Our observations of intraepithelial capillaries and collagen producing fibroblasts in the intercellular space show that certain and defined epithelial characteristics become fundamentally disorganised in pterygium at an unknown stage in the pathogenesis of this condition.


Presented at the 1997 annual ARVO meeting in Fort Lauderdale, Florida, USA.

The authors wish to thank Karin Loeffler, MD, for critically reviewing the manuscript and Ute Komnick, Parand Pour Nouroz, and Claudine Strack for excellent technical assistance.

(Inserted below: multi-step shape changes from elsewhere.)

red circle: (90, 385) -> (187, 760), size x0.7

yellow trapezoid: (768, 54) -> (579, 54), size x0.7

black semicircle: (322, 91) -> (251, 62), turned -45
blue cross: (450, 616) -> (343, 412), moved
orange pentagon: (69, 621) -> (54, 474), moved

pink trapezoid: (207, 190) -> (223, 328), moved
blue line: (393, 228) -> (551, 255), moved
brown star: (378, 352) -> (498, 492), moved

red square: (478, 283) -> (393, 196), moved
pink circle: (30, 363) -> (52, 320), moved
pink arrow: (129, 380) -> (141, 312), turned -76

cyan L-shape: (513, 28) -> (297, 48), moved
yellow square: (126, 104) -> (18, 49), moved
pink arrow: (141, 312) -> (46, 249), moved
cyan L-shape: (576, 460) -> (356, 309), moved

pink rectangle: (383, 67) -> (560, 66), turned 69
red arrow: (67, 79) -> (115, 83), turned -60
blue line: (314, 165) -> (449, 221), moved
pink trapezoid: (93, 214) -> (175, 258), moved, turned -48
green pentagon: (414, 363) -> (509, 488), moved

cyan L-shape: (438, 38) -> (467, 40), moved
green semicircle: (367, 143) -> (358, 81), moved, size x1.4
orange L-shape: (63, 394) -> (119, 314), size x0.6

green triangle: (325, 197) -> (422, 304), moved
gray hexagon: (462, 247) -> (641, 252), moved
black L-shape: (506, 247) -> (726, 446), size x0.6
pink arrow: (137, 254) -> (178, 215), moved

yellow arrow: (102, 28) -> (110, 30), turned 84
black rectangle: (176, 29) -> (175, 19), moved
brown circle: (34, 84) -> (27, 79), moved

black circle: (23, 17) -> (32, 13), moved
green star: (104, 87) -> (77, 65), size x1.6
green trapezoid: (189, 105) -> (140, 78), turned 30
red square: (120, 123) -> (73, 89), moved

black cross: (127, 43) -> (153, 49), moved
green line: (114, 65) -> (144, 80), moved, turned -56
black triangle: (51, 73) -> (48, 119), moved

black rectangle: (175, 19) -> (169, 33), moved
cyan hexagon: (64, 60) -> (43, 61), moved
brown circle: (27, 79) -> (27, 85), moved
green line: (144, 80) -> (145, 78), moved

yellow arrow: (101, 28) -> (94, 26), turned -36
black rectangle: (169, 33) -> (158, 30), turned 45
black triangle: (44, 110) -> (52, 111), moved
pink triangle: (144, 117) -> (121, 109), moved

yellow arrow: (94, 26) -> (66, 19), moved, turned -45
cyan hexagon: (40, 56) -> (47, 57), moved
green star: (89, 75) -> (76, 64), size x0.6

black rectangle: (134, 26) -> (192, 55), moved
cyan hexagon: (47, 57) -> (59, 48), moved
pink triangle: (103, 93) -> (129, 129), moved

The work was supported by ‘Aktion Kampf der Erblindung’.


Figure 1

(1) The stroma of the pterygium (SP) is highly vascularised (V). Subepithelial capillary (arrowhead), epithelium (E). Bar = 20 μm. (2) Subepithelial capillary. Subepithelial basal lamina (arrowhead), epithelial cell (E), cellular extension of a fibroblast (F), multilamellar basal lamina of a capillary (MB), endothelial cell nucleus (N), pericyte (P). Bar = 1 μm. (3) Intraepithelial capillary (C) and a capillary with a hilus-like connection (arrow) between the perivascular connective tissue (star) and the subepithelial stroma of pterygium (SP). Fibroblast (asterisk), goblet cell (G), epithelium (E). Bar = 10 μm. (4) The perivascular stroma (S) of intraepithelial capillaries (C) is outlined by an endothelial basal lamina (B) and an “internal” epithelial basal lamina (IB). The perivascular stroma contains cellular processes of fibroblasts (F), collagen fibrils (arrowhead) and electron dense elastin-like material (arrow). Endothelial cell fenestration (EF), epithelial cell nucleus (NE). Bar = 1 μm.

Figure 2

(5) The endothelial basal lamina of the intraepithelial capillaries (C) is partially single layered and partially multilayered (arrow). Anchoring fibrils (arrowhead), wide spaced collagen fibrils (asterisk), epithelial cell (E), endothelial cell (EC), extension of fibroblast (F), perivascular stroma (S). Bar = 1 μm. (6) Defects in the “internal” epithelial basal lamina (arrowhead). Anchoring fibril (arrow), epithelial cell (E), perivascular stroma (S). Bar = 0.5 μm. (7) Defects (arrowhead) in the epithelial basal lamina at a stromal micropapilla (P). Epithelial cell (E), extension of fibroblast (F). Bar = 1 μm. (8–10) The enlarged intercellular space within the epithelium contains structures not typical for epithelia with collagen fibrils (arrow) and fibroblast processes (F). Amorphous material (A), non-identified cell (C), epithelial cell (E), stroma (S). Bar = 1 μm.